When implanted correctly, the iStent Inject has been shown to produce modest reductions in IOP and reduce the need for glaucoma medications. The interim results of a pivotal trial comparing the iStent Inject in combination with cataract surgery to cataract surgery alone were announced at the American Society of Cataract and Refractive Surgery (ASCRS) Annual Meeting this year. At 24 months, the mean IOP reduced 31 per cent to a mean of 17.1mmHg from an unmedicated mean baseline IOP of 24.8mmHg. The full results, including safety data, are awaited with interest.
With regards to safety, blood reflux from Schlemm canal into the anterior chamber is common and can cause an early post-operative hyphaema. This can be minimised by leaving the eye pressurised at the end of the case. Other complications include stent malposition, over or under implantation, stent obstruction, IOP spikes, and failure to lower IOP requiring further surgery. Serious complications are rare and include a trabecular meshwork tear, cyclodialysis cleft, suprachoroidal implantation, and iridodialysis.26
The Hydrus Microstent is a crescentshaped implant made of a highly flexible, biocompatible alloy of nickel and titanium (Nitinol). The 8mm stent both bypasses the trabecular meshwork and scaffolds open Schlemm canal. Unlike the iStent Inject, which only accesses a small portion of Schlemm canal, the size of the Hydrus allows it to dilate three clock hours of Schlemm canal, thus providing access to a greater number of collector channels. The posterior part of the stent is open, which means that it will not block collector channel openings. The Hydrus has been shown to increase outflow facility and reduce outflow resistance in perfusion models of human cadaver eyes.27
The Hydrus has been found to be safe and effective in the Hydrus II study. In this randomised controlled trial, 100 patients with primary open-angle glaucoma were randomised (1:1) to cataract surgery alone or cataract surgery combined with Hydrus Microstent insertion and were observed for 24 months.28 In this study, the proportion of patients achieving a 20 per cent reduction in unmedicated IOP was significantly greater in those undergoing cataract surgery with Hydrus insertion compared to cataract surgery alone (80 per cent vs. 46 per cent; P = 0.0008).28 Also, the proportion of patients who were free of medication was significantly higher in the combined cataract surgery and Hydrus group (73 per cent vs. 38 per cent; P = 0.0008).28 The safety profile was similar between both groups, except for a higher rate of peripheral anterior synechiae (PAS) in patients receiving the Hydrus.
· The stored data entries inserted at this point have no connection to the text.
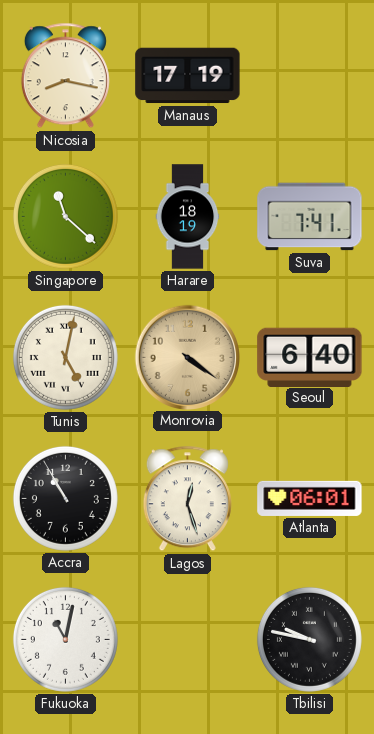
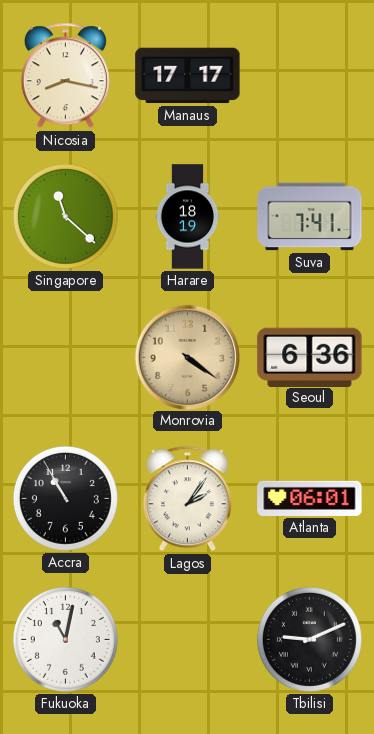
Manaus: 17:19 -> 17:17
Tunis: 5:02 -> none
Seoul: 6:40 -> 6:36
Lagos: 12:27 -> 2:06
Tbilisi: 9:47 -> 9:11
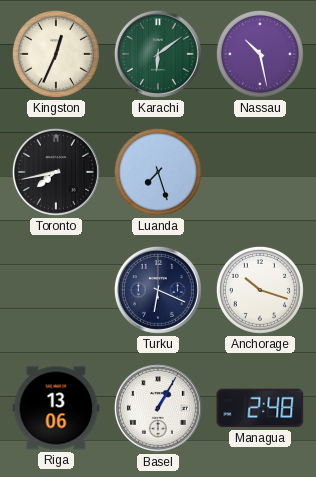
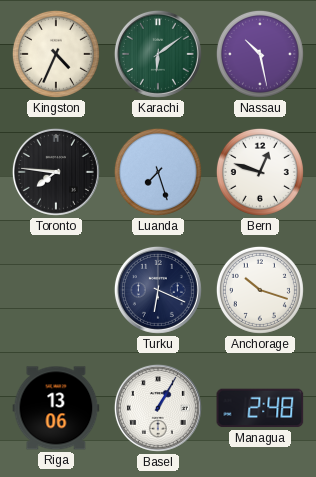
Kingston: 12:34 -> 4:34
Toronto: 7:43 -> 7:46
Bern: none -> 12:48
A larger randomised trial, Hydrus IV, is underway in which 556 patients have been randomised (2:1) to cataract surgery with Hydrus or cataract surgery alone. This pivotal trial will be used to seek FDA approval in the United States and the results are eagerly awaited.
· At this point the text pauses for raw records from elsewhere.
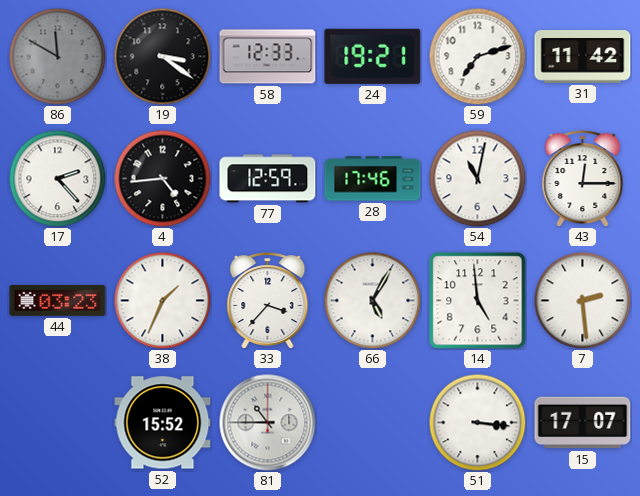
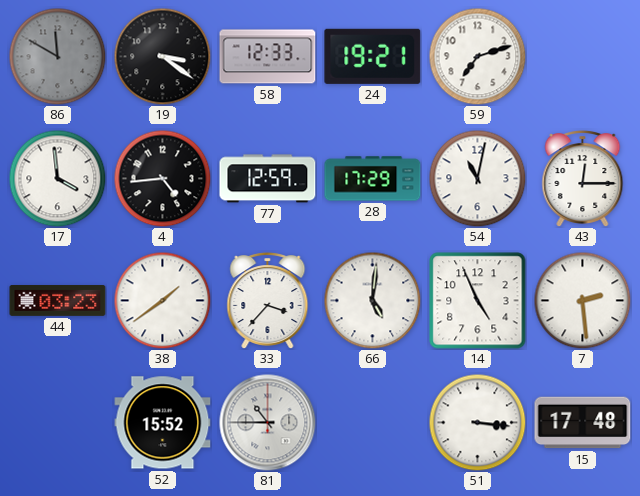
31: 11:42 -> none
17: 2:23 -> 3:59
28: 17:46 -> 17:29
38: 1:34 -> 1:39
66: 5:05 -> 5:01
14: 4:59 -> 4:56
15: 17:07 -> 17:48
The Hydrus is most commonly performed with cataract surgery. Insertion, postoperative care, and potential complications are similar to those of the iStent Inject. The manufacturer of Hydrus, Ivantis, is preparing for commercial release of Hydrus this year.
One of the latest generation of MIGS procedures is the CyPass MicroStent. This device is the first and only device currently available that takes advantage of uveoscleral outflow, the same route used by the most effective glaucoma eye drops – prostaglandin analogues. Leveraging the uveoscleral outflow pathway offers a number of advantages over other MIGS procedures. One of the limitations of stentbased trabecular bypass procedures is that they only treat a small area of the outflow tract and must be placed near collector channels to work effectively. At present there is no diagnostic tool for identifying collector channels and there is therefore a chance these will be missed, resulting in suboptimal treatment. Additionally, it is unknown whether collector channels remain open as glaucoma progresses.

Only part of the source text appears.